В это время секретарша, а затем и Толя Головин стали настойчиво добиваться, чтобы он уделил им несколько минут: как раз в тот день началась свистопляска с генералиссимусом. Альга закуталась в шубу, и Папин шофер отвез ее в новые апартаменты. Инцидент был исчерпан.
С тех пор Папа благоразумно не возобновлял попыток. То есть абсолютно. При всем своем женском чутье, она не могла понять, вожделеет ли он ее хотя бы на расстоянии или нет…
Я даже не заметил, когда мы с Альгой впервые прикоснулись друг к другу. Если до этого момента мы разговаривали, то теперь умолкли и только все ближе тянулись друг к другу. Первый раз она смотрела на меня так открыто и доверчиво — глазами, полными откровенного желания. Ее лицо, ее тело как будто светились изнутри насыщенным розовым свечением. Это была пульсирующая неисчерпаемая энергия, которую я ощущал на своей коже, словно ровное горячее дыхание. Ее руки были горячими и крепкими. Обо мне и говорить нечего — я так давно не трогал женщину, что, казалось, трогаю ее первый раз в жизни.

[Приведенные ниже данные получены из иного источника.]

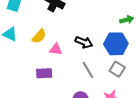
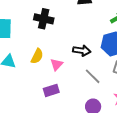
pink triangle: (56, 49) -> (57, 64), turned -40

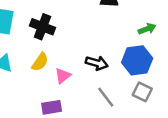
black cross: (44, 19) -> (42, 27), moved

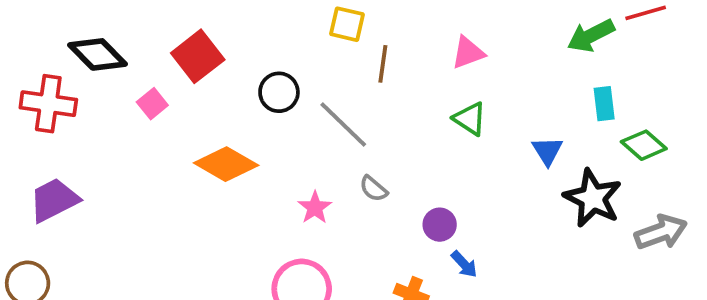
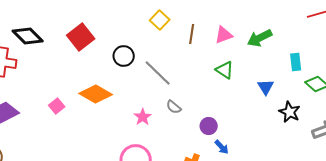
yellow square: (347, 24) -> (160, 20), turned 30
green arrow: (591, 36) -> (260, 38), moved
brown line: (383, 64) -> (192, 34), moved
pink square: (152, 104) -> (57, 106), moved
black star: (593, 198) -> (290, 112), size x0.7

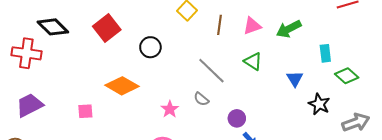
gray line: (158, 73) -> (211, 71), moved
pink square: (57, 106) -> (85, 111), moved, turned 35

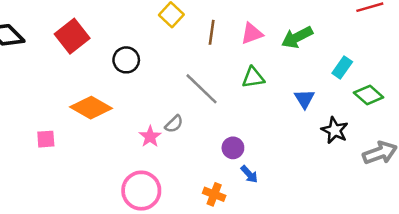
cyan rectangle: (325, 53) -> (342, 67), turned 42
green triangle: (253, 61) -> (253, 78), turned -42
gray semicircle: (201, 99) -> (174, 124), moved, turned -84

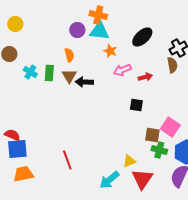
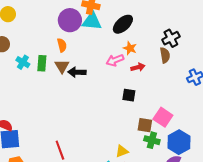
purple circle: (77, 30) -> (70, 20), size x1.5
black ellipse: (142, 37) -> (123, 24), moved
orange star: (110, 51) -> (130, 48), moved

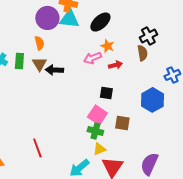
pink square: (163, 117) -> (97, 115), moved
green cross: (152, 140) -> (95, 131), moved
blue hexagon: (179, 142) -> (152, 100), moved

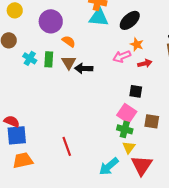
purple circle: (47, 18) -> (51, 21), moved
orange semicircle: (39, 43) -> (69, 41), turned -40
yellow triangle: (99, 149) -> (129, 147), turned -32

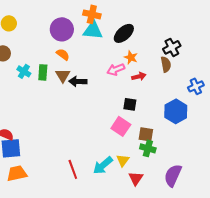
purple circle: (51, 21) -> (62, 29), moved
green cross: (125, 129) -> (148, 148), moved
red line: (67, 146) -> (73, 169), moved
red triangle: (142, 165) -> (136, 178), size x0.7
cyan arrow: (109, 166) -> (103, 165), moved

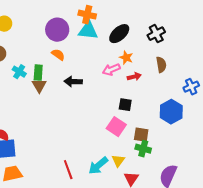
black cross: (172, 47) -> (156, 34), moved
brown triangle: (63, 75) -> (39, 86), moved

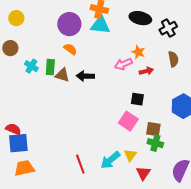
black ellipse: (119, 34) -> (140, 18), moved, turned 55
brown triangle: (39, 86) -> (62, 75), moved, turned -42

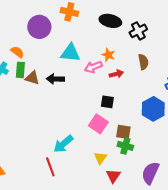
cyan triangle: (100, 25) -> (70, 53), moved
orange semicircle: (70, 49) -> (17, 52), moved
cyan arrow: (110, 160) -> (63, 144), moved

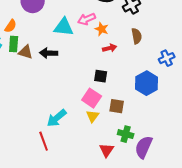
orange semicircle: (17, 52) -> (11, 26), turned 88
pink arrow: (93, 67) -> (87, 19), moved
green cross: (125, 146) -> (126, 134), moved
yellow triangle: (100, 158) -> (93, 116), moved

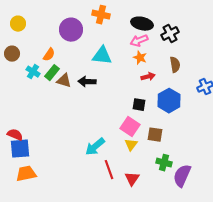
pink arrow: (87, 19) -> (139, 41), moved
green rectangle: (14, 44) -> (52, 73), turned 35
blue hexagon: (147, 83) -> (169, 101), moved
red line: (44, 141) -> (109, 170), moved
red triangle: (107, 150) -> (132, 179), moved

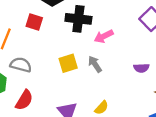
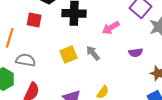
pink arrow: (104, 36) -> (111, 28), moved

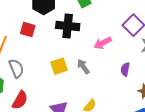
purple semicircle: (136, 53) -> (125, 69), turned 104
gray semicircle: (26, 60) -> (16, 68), turned 54

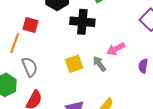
red square: (28, 30) -> (31, 25), moved
pink arrow: (103, 43) -> (116, 49), moved

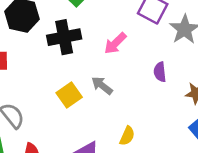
pink arrow: (116, 49) -> (115, 43), moved

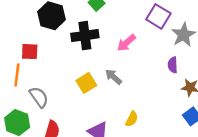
purple semicircle: (160, 72) -> (173, 65), moved

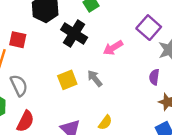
black cross: (85, 36) -> (74, 34), turned 30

Я не заметил, в какой момент и почему наше общение достигло такой степени открытости, что я не испытывал даже недоумения, когда мы помогали друг другу раздеться. Мне не было удивительно, что молодая девушка с самого начала обнаружила передо мной полное отсутствие застенчивости. Причем это отнюдь не наводило на мысль о ее распущенности или бесстыдстве. Альга раскрывалась передо мной без остатка и без сомнений. Так оно и полагалось. Безграничное, естественное человеческое доверие. Мы оба улыбались, но кажется никого из нас не удивляли эти улыбки, мы не доискивались их причины. Улыбки на наших губах были улыбками людей, которые спят и видят чудесный сон. Я, всегда стеснявшийся своей наготы, даже с женой, вдруг забыл обо всем. Как странно! — я рассматривал прекрасное тело Альги с особенным наслаждением и интересом, словно подвергся особой амненизии, напрочь забыл или никогда в жизни не видел женской наготы, а теперь с нескрываемым восторгом и удовольствием ощущал и рассматривал самые укромные уголки ее тела, а Альга с таким же удовольствием позволяла мне это делать, в свою очередь, поворачивала, трогала, рассматривала меня.
Прошло немного времени, но мы успели самым подробным образом познакомиться с телами друг друга — с каждой родинкой, изгибом, ложбинкой и складочкой. От кончика волос до ногтя на мизинце. Как странно! — мы оба медленно и вдумчиво доводили друг друга до исступления, дрожали, содрогались от желания и ловили каждое движение и каждый вздох друг друга. Мы как будто делились друг с другом впечатлениями, и это составляло дополнительную, если не главную прелесть нашей близости. Раз от раза затягивая до сердечного трепета момент подъема на вершину, а затем переходя пик наслаждения и словно вырвавшись душой из телесной оболочки, мы стремительно падали вниз и достигали земли без всякого для себя ущерба. Наоборот, здесь, на земле, мы погружались в чудесное спокойствие, забвение, живительный отдых и блаженную обездвиженность, чтобы затем, незаметно для самих себя, пуститься в новое путешествие.
В минуты отдыха наша дружеская беседа возобновлялась. Мы лежали в обнимку, переплетясь руками и ногами, и при этом ухитрялись дотягиваться до серебряного подноса с фруктами и экзотическими сладостями и серебряным же кувшином с родниковой водой. Мы давно бросили кальян, и две его гибкие трубки лежали на ковре, тоже переплетясь между собой, а из инкрустированных мундштуков едва вытекал беловато серебристый дымок.